Document layout analysis data
++++++++++++++++++++

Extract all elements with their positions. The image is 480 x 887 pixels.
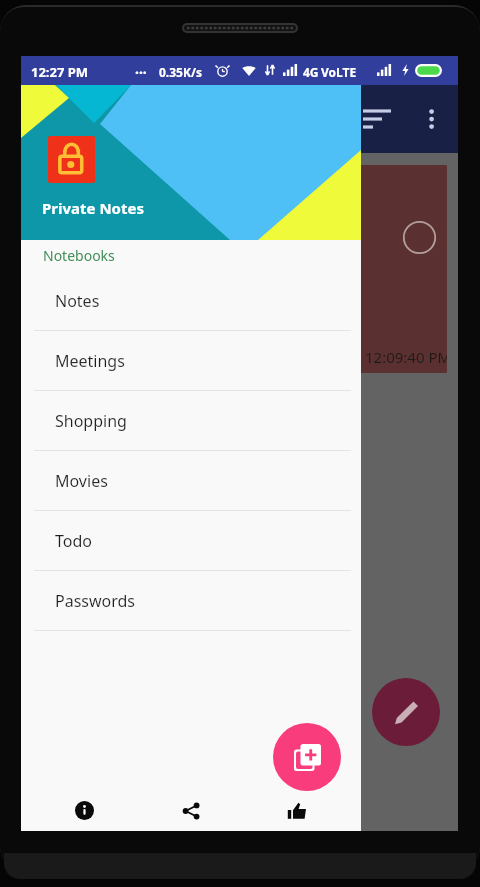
- button[interactable]: Share: [138, 790, 244, 831]
- button[interactable]: Add notebook: [273, 723, 341, 791]
- staticText: Notebooks: [43, 246, 115, 265]
- staticText: Passwords: [55, 590, 136, 612]
- button[interactable]: Sort: [363, 104, 393, 134]
- staticText: Shopping: [55, 410, 127, 432]
- staticText: 12:09:40 PM: [365, 347, 447, 367]
- button[interactable]: Like: [244, 790, 350, 831]
- staticText: Private Notes: [42, 198, 144, 218]
- staticText: ...: [135, 59, 147, 78]
- staticText: 4G: [303, 64, 319, 80]
- staticText: 12:27 PM: [31, 63, 89, 81]
- button[interactable]: Passwords: [21, 571, 361, 630]
- staticText: Meetings: [55, 350, 125, 372]
- button[interactable]: More options: [419, 104, 444, 129]
- staticText: Notes: [55, 290, 100, 312]
- button[interactable]: Todo: [21, 511, 361, 570]
- button[interactable]: Movies: [21, 451, 361, 510]
- button[interactable]: Create note: [372, 678, 440, 746]
- staticText: Movies: [55, 470, 108, 492]
- staticText: Todo: [55, 530, 92, 552]
- button[interactable]: Notes: [21, 271, 361, 330]
- button[interactable]: Meetings: [21, 331, 361, 390]
- button[interactable]: Information: [31, 790, 138, 831]
- staticText: VoLTE: [321, 64, 357, 80]
- button[interactable]: Shopping: [21, 391, 361, 450]
- staticText: 0.35K/s: [159, 64, 202, 80]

++++++++++++++++++++

• TASK ITEM
From the entries above, list each line with "Todo" in it.

• ANSWER SPACE
- button[interactable]: Todo: [21, 511, 361, 570]
- staticText: Todo: [55, 530, 92, 552]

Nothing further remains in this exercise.